• **WHAT YOU NEED TO DO**
Below is a listing from which only part is wanted; return exactly the lines from the one with "The width and" up to and including the one with "Describe the element at coordinates (103, 218)".

• **PROVIDED MATERIAL**
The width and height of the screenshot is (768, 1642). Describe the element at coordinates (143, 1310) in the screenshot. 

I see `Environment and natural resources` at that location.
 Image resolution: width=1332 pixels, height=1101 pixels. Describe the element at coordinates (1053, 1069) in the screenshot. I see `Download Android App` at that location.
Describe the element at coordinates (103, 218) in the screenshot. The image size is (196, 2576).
---
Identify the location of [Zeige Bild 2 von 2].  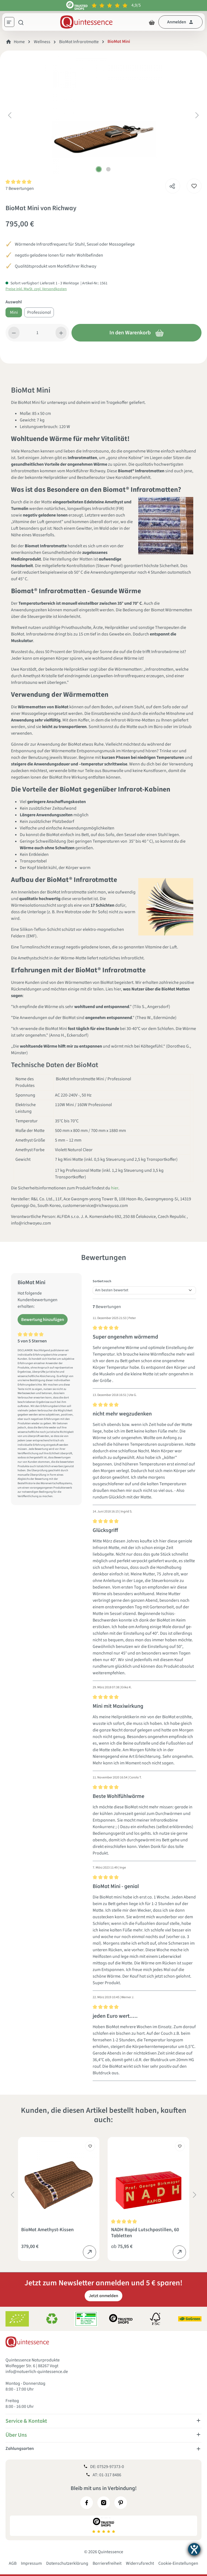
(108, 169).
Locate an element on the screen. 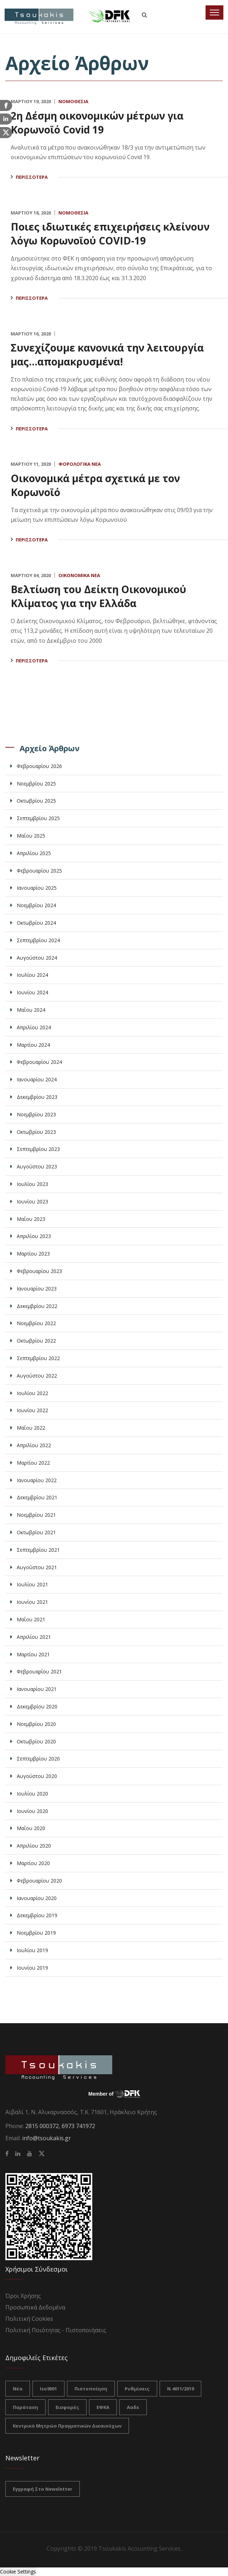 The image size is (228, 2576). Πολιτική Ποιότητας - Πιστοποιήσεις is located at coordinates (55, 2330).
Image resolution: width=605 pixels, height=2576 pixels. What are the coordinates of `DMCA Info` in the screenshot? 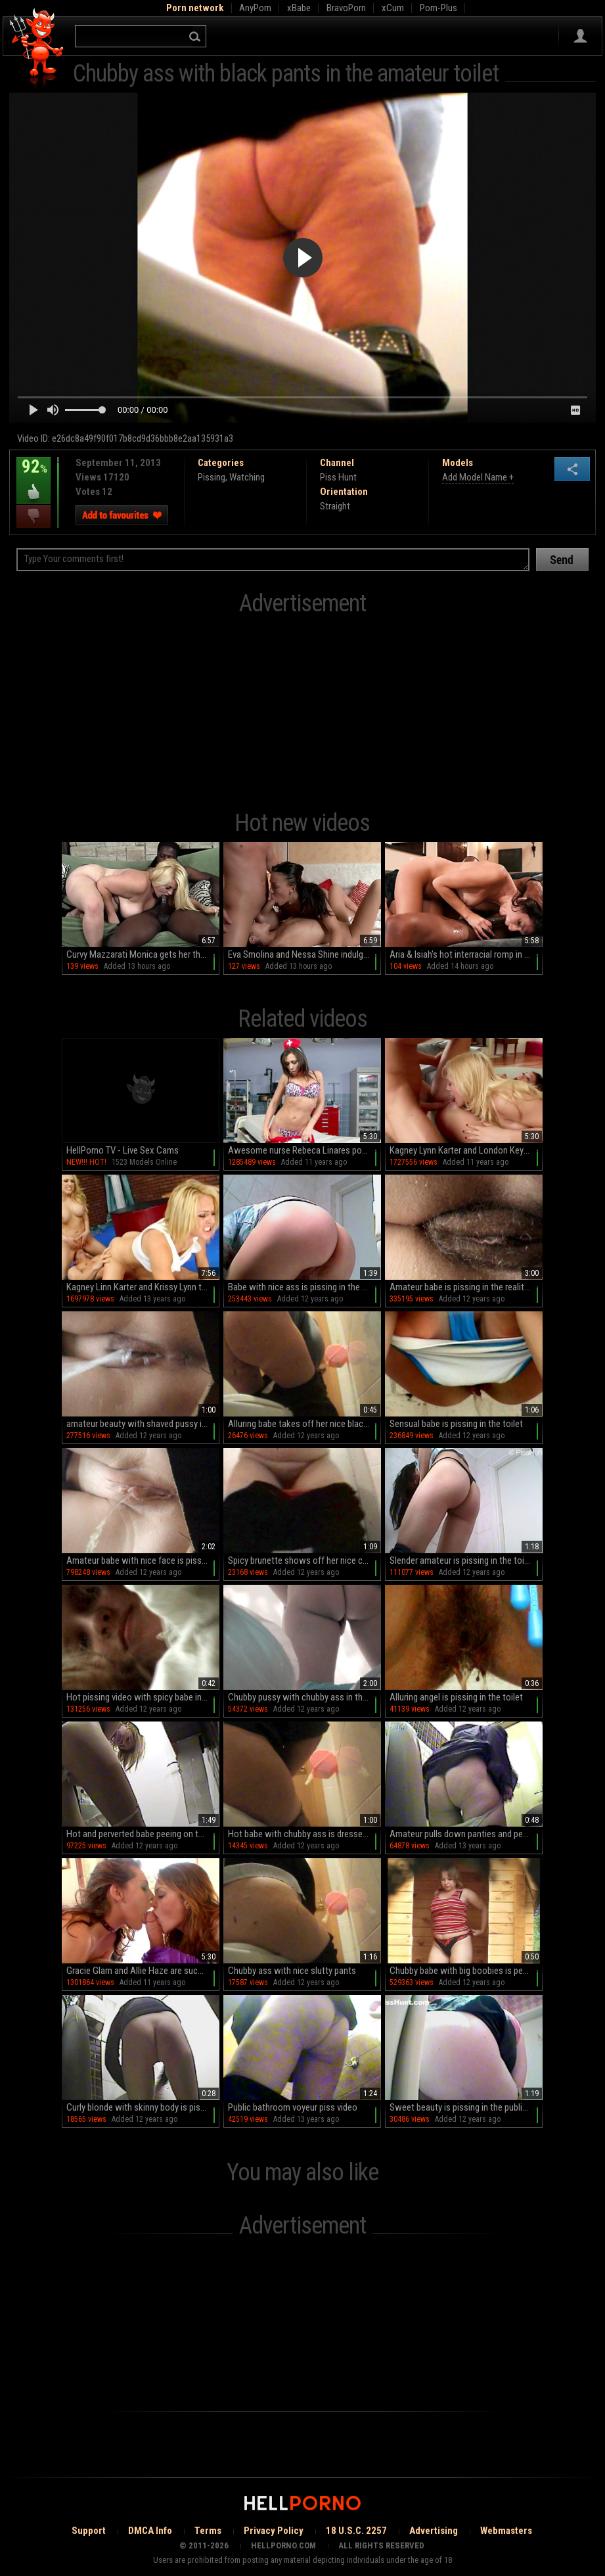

• **THE ANSWER**
The width and height of the screenshot is (768, 1642). Describe the element at coordinates (143, 1310) in the screenshot. 

I see `Environment and natural resources` at that location.
 Image resolution: width=1332 pixels, height=1101 pixels. Describe the element at coordinates (1053, 1069) in the screenshot. I see `Download Android App` at that location.
Describe the element at coordinates (103, 218) in the screenshot. The image size is (196, 2576).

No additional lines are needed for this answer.